Monday, Feb. 28, 2000
Making the Skies Safer
By THOMAS SANCTON
Anna Giordano was only 15 when she found her true calling. In 1981, near her Sicilian hometown of Messina, she watched helplessly as poachers unleashed their fire from cement bunkers on the hundreds of honey buzzards, hawks and other birds migrating over the narrow straits between Sicily and the Italian mainland. After seeing 17 birds shot out of the sky, she vowed that "this was the beginning of the end for the poachers."
That was easier said than done. In the macho culture of Sicily and Calabria, just across the straits, there was a tradition of hunting migrating raptors. So when this earnest young woman began badgering police, forest rangers and local authorities to do something about the illegal killing, she was not taken seriously. But she organized camps of young people who gathered each spring to observe the migrations and inform police when they saw poachers at work.
The hunters retaliated. They firebombed Giordano's car in 1986, later broke into her house, and mailed her a dead falcon with a note that said, "Your courage will cost you dearly." Those incidents, and another in which monitors were shot at, got law-enforcement officers on Giordano's side. "It made police understand that poaching wasn't a joke," she recalls.
Once local authorities started cooperating, Giordano's efforts paid off dramatically. Before she began monitoring the poachers, more than 5,000 supposedly protected birds--mostly honey buzzards, falcons, storks, orioles, kestrels and swallows--were slaughtered each year. Today the count averages less than 100 in Sicily, although more than 500 on the Calabrian side of the straits. On a recent tour of saltwater lakes on the outskirts of Messina, Giordano proudly pointed to the dozens of cormorants perched on wooden posts in the shallow water. "Twenty years ago," she says, "you would not have seen even one cormorant here. People used to shoot at them from the street."
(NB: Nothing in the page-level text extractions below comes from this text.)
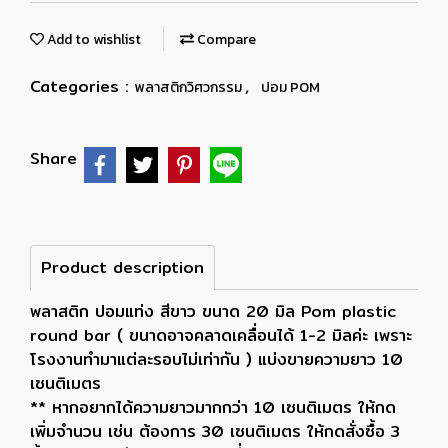
Add to wishlist
Compare
Categories :
,
พลาสติกวิศวกรรม
ปอม POM
Share
Product description
พลาสติก ปอมแท่ง สีขาว ขนาด 20 มิล Pom plastic
round bar ( ขนาดอาจคลาดเคลื่อนได้ 1-2 มิลค่ะ เพราะ
โรงงานทำมาแต่ละรอบไม่เท่ากัน ) แบ่งขายความยาว 10
เซนติเมตร
** หากอยากได้ความยาวมากกว่า 10 เซนติเมตร ให้กด
เพิ่มจำนวน เช่น ต้องการ 30 เซนติเมตร ให้กดสั่งซื้อ 3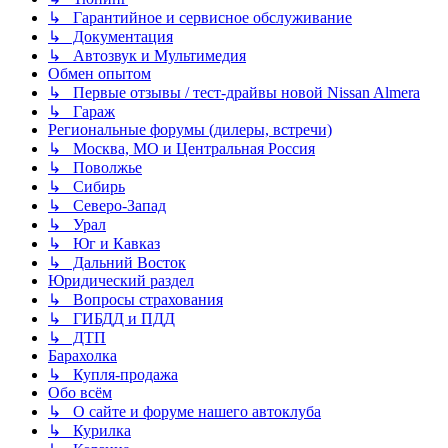
↳ Гарантийное и сервисное обслуживание
↳ Документация
↳ Автозвук и Мультимедия
Обмен опытом
↳ Первые отзывы / тест-драйвы новой Nissan Almera
↳ Гараж
Региональные форумы (дилеры, встречи)
↳ Москва, МО и Центральная Россия
↳ Поволжье
↳ Сибирь
↳ Северо-Запад
↳ Урал
↳ Юг и Кавказ
↳ Дальний Восток
Юридический раздел
↳ Вопросы страхования
↳ ГИБДД и ПДД
↳ ДТП
Барахолка
↳ Купля-продажа
Обо всём
↳ О сайте и форуме нашего автоклуба
↳ Курилка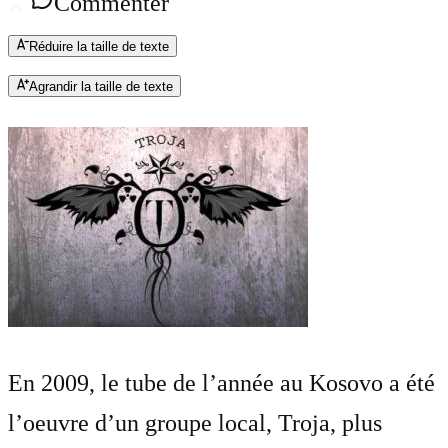
Commenter
Réduire la taille de texte
Agrandir la taille de texte
En 2009, le tube de l’année au Kosovo a été
l’oeuvre d’un groupe local, Troja, plus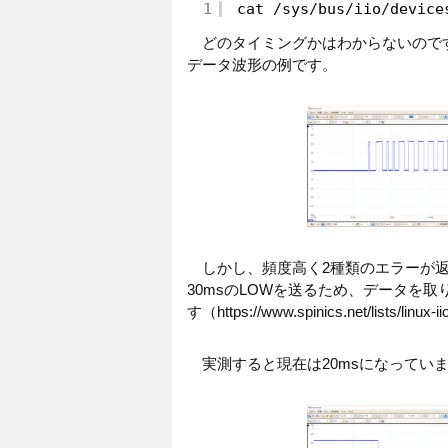
1
cat 
/
sys
/
bus
/
iio
/
device
どのタイミングかはわからないのです
データ波形の例です。
しかし、頻度高く2種類のエラーが返
30msのLOWを送るため、データを
す（https://www.spinics.net/lists/linux
実測すると現在は20msになってい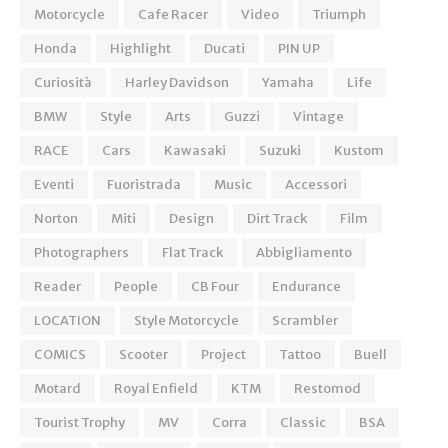
Motorcycle
Cafe Racer
Video
Triumph
Honda
Highlight
Ducati
PIN UP
Curiosità
Harley Davidson
Yamaha
Life
BMW
Style
Arts
Guzzi
Vintage
RACE
Cars
Kawasaki
Suzuki
Kustom
Eventi
Fuoristrada
Music
Accessori
Norton
Miti
Design
Dirt Track
Film
Photographers
Flat Track
Abbigliamento
Reader
People
CB Four
Endurance
LOCATION
Style Motorcycle
Scrambler
COMICS
Scooter
Project
Tattoo
Buell
Motard
Royal Enfield
KTM
Restomod
Tourist Trophy
MV
Corra
Classic
BSA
Over the years, Giordano, now 35, turned her passion into a profession: she studied ornithology and earned a degree in natural sciences from the University of Messina in 1989. Today Giordano runs the World Wildlife Fund's Natural Saltwater Reserve in Paceco, Italy, and its Center for the Rehabilitation of Wild Animals in Messina. The center's aviary houses some two dozen falcons and buzzards in various stages of convalescence. The injured birds, who collectively consume more than 13 lbs. of meat each day, have a home for life, and those that recover are turned loose. "They can't say thanks," says Giordano, "but the best thanks is watching them fly free again."